Misunderstanding, Miscalculation, and Mistrust: The Dissolution of the Partnership between J. William Fulbright and Lyndon B. Johnson during the Vietnam War, 1963-1968
(誤解、誤算、そして不信―ベトナム戦争期におけるJ・ウィリアム・フルブライトとリンドン・B・ジョンソンの協力関係崩壊について―)
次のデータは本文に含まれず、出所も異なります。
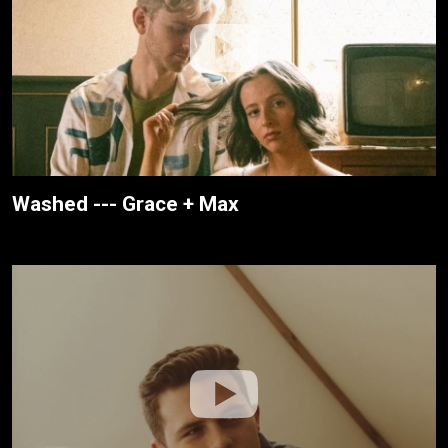
Washed --- Grace + Max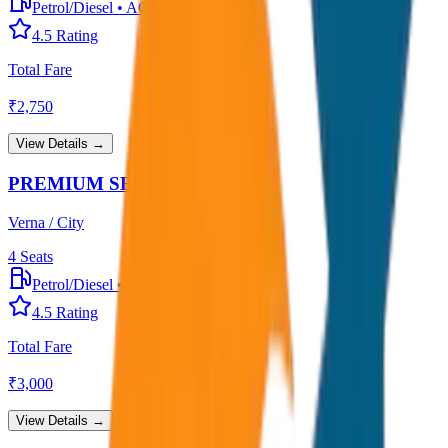
Petrol/Diesel
•
AC
4.5
Rating
Total Fare
₹
2,750
View Details →
PREMIUM SEDAN
Verna / City
4
Seats
Petrol/Diesel
•
Premium AC
4.5
Rating
Total Fare
₹
3,000
View Details →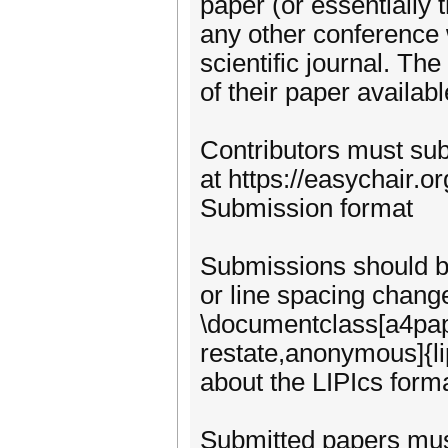
paper (or essentially
any other conference 
scientific journal. Th
of their paper availabl
Contributors must sub
at https://easychair
Submission format
Submissions should be
or line spacing change
\documentclass[a4pape
restate,anonymous]{li
about the LIPIcs forma
Submitted papers must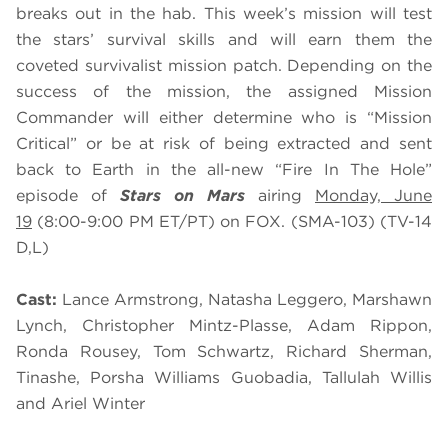
breaks out in the hab. This week’s mission will test
the stars’ survival skills and will earn them the
coveted survivalist mission patch. Depending on the
success of the mission, the assigned Mission
Commander will either determine who is “Mission
Critical” or be at risk of being extracted and sent
back to Earth in the all-new “Fire In The Hole”
episode of
Stars on Mars
airing
Monday, June
19
(8:00-9:00 PM ET/PT) on FOX. (SMA-103) (TV-14
D,L)
Cast:
Lance Armstrong, Natasha Leggero, Marshawn
Lynch, Christopher Mintz-Plasse, Adam Rippon,
Ronda Rousey, Tom Schwartz, Richard Sherman,
Tinashe, Porsha Williams Guobadia, Tallulah Willis
and Ariel Winter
 ベトナム戦争において、1963年末から1968年初頭の期間は転換期である。 当時の大統領、リンドン・B・ジョンソンは、 1964年8月のトンキン湾事件後に、議会からベトナム戦争の白紙委任状を受けた。 翌年、彼は初めて米軍地上部隊をベトナムに派遣した。 その後も合衆国は戦争を拡大し続けたが、戦況は悪化する一方であった。 そして、1968年の3月、彼は米軍の段階的な撤退と北爆縮小を命ずるとともに、 自身の次期大統領選挙への不出馬を表明したのである。
 ジョンソン大統領がベトナム戦争拡大を決断する過程については、 「機会」を基準に、多くの研究がなされてきた。 例えば、ジョンソン大統領は戦争拡大反対者の意見を聞く機会があったのか。 また、当時、彼は誰と議論を交わす機会を設けていたのか。 しかし、より重要なのは、その機会において、ジョンソン大統領が反対者の助言に耳を傾け、 政策を変更する意思があったかどうかである。 そこで、本論文では、ジョンソン大統領による彼の政策に反対する政治家への対応を、 彼の性格や信条から分析を試みた。 特に、ジョンソン大統領と当時のアメリカ上院外交委員会委員長のJ・ウィリアム・フルブライトとの関係に着目した。 彼はトンキン湾決議の際、旧友であるジョンソン大統領への多大な信頼を表明した。 しかし、戦況が悪化するにつれ、ジョンソン大統領への不信を募らせていった。 1966年、フルブライトは、ベトナム戦争問題に関する公聴会を開催した。 この公聴会で、彼はジョンソン政権を糾弾し、その後は、国内での反戦運動拡大に大きく貢献した。
 当時の冷戦の状況が、ジョンソン大統領に「ドミノ理論」を受け入れやすくしていたということは重要である。 それゆえ、彼は、マクナマラ国防長官やラスク国務長官などを信頼し、戦争拡大を進めたのである。 一方で、彼は戦争拡大反対者を重要な会議から排除し、その助言を受けることを避けようとしていた。 当時、反対者がジョンソン大統領に助言する機会はあった。 しかし、彼がその助言を傾聴し、政策を変える可能性は殆どなかったのである。 1966年の公聴会は、こうした彼の言動に対するフルブライトの不信の結果である。 議員の反対意見には耳を傾けないことを察したフルブライトは、この公聴会により、 世論の反戦機運を高め、ジョンソン政権のベトナム政策を転換させようとしたのである。